Per quanto riguarda il modo di fare politica Ivana Bartoletti non ha nulla da invidiare ad altri candidati. Da settimane solca le strade della metropoli britannica con una carrozzina, all’interno sua figlia, un mese di vita, sembra essere la sua mascotte. Bussa alla porta, parla con gli elettori, quando sente che qualcuno non è madrelingua dice “io sono italiana”.
Di italiani come lei Londra è piena. 285.000 secondo l’Aire (Anagrafe Italiani Residenti all’Estero). Molti di questi vivono il problema degli affitti. Proprio su questo la proposta politica di Khan e di Bartoletti si basa. “A Londra il problema degli affitti è primario, addirittura le aziende più ricche fanno fatica a trattenere i lavoratori perché questi non riescono a vivere”. Si pensi che una stanza ha il costo di 700 sterline nel quartiere di Hackney, zona 2 est, dove risiede Ivana, famoso per i riot del 2011.

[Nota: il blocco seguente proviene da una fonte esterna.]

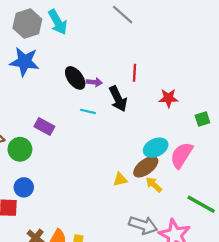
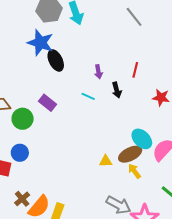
black ellipse: (75, 78) -> (56, 60), moved
purple arrow: (94, 82) -> (98, 72), turned 64
black arrow: (118, 99) -> (117, 90), size x0.7
cyan ellipse: (156, 148) -> (142, 139), turned 60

Per arginare il problema il candidato sindaco di origine pakistane ha pensato di creare un meccanismo di prelazione per i londinesi. Si badi bene, non è certo una misura razzista “Sadiq dice che si è londinesi dopo 10 minuti passati in questa città”. “L’idea è quella di creare una Social Enterprise, Home for Londoners, ovvero investimenti da parte dello stato, della città e dei business per costruire nuove case e creare delle sinergie tra le parti sociali.”
Parte del problema sembra risiedere nelle case sfitte che “sono comprate dalle grandi compagnie di assicurazioni, come Zurich e Aviva. Se vuoi comprare una casa nei nuovi palazzi di Dalston (zona frizzante all’interno del quartiere di Hackney, Ndr) l’80% è stato comprato da queste multinazionali e scambiato sul mercato di Singapore. La casa non è una merce di scambio globale.”
“La città è cambiata molto negli ultimi anni, le highstreet sono piene di catene come Starbucks e Costa, non che io ce l’abbia con loro, è diventato difficile per un cittadino qualsiasi aprire un’attività.” Per rendersene conto basta fare un giro per le strade di un quartiere londinese, ogni due porte c’è un coffee shop di qualche catena “che vorrei pagasse le tasse in UK”.
Quello del Labour sembra un piano di “rinascita” molto incentrato sul sociale e sui cittadini. I trasporti, le council house, l’istruzione e la sanità. La città del resto è cambiata negli ultimi anni, almeno secondo Ivana. “Londra una volta era meritocratica, nel senso europeo, non americano, una città che premiava l’impegno, il duro lavoro grazie anche alle istituzioni pubbliche, adesso non possiamo dire lo stesso”.
Sulla via del ritorno il discorso prende una piega europea, d’altronde queste elezioni (5 maggio) daranno un primo responso su Brexit, referendum sull’uscita del Regno Unito dall’Unione Europea. “Trovo che l’Ue non vada bene perché è governata dalla destra – commenta Ivana -. Non mi sognerei mai di dire ad un mio elettore che l’Europa così com’è è bellissima, ma lo potrà diventare se sapremo costruirla”.